### WORK TASK
Pictures are not part of the copy; retype all the records below exactly.

------------------------

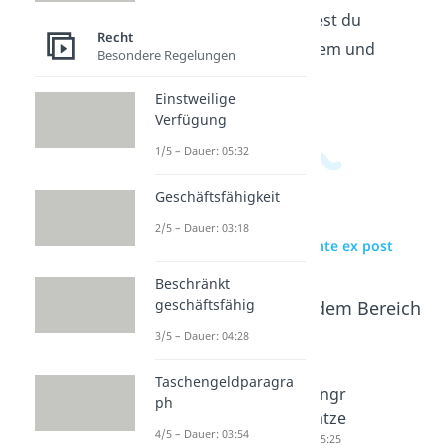
Wirtschaftsbereich
findest du
Recht
passende Videos zu diesem und
Besondere Regelungen
verwandten Themen.
Einstweilige
Verfügung
1/5 – Dauer: 05:32
Geschäftsfähigkeit
2/5 – Dauer: 03:18
zur Videoseite: ex ante ex post
Beschränkt
geschäftsfähig
Beliebte Inhalte aus dem Bereich
Recht
3/5 – Dauer: 04:28
Taschengeldparagra
Firma
Handelsr
Firmengr
ph
Dauer: 04:26
egister
undsätze
4/5 – Dauer: 03:54
Dauer: 05:18
Dauer: 05:25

------------------------

### ANSWER
Wirtschaftsbereich
findest du
Recht
passende Videos zu diesem und
Besondere Regelungen
verwandten Themen.
Einstweilige
Verfügung
1/5 – Dauer: 05:32
Geschäftsfähigkeit
2/5 – Dauer: 03:18
zur Videoseite: ex ante ex post
Beschränkt
geschäftsfähig
Beliebte Inhalte aus dem Bereich
Recht
3/5 – Dauer: 04:28
Taschengeldparagra
Firma
Handelsr
Firmengr
ph
Dauer: 04:26
egister
undsätze
4/5 – Dauer: 03:54
Dauer: 05:18
Dauer: 05:25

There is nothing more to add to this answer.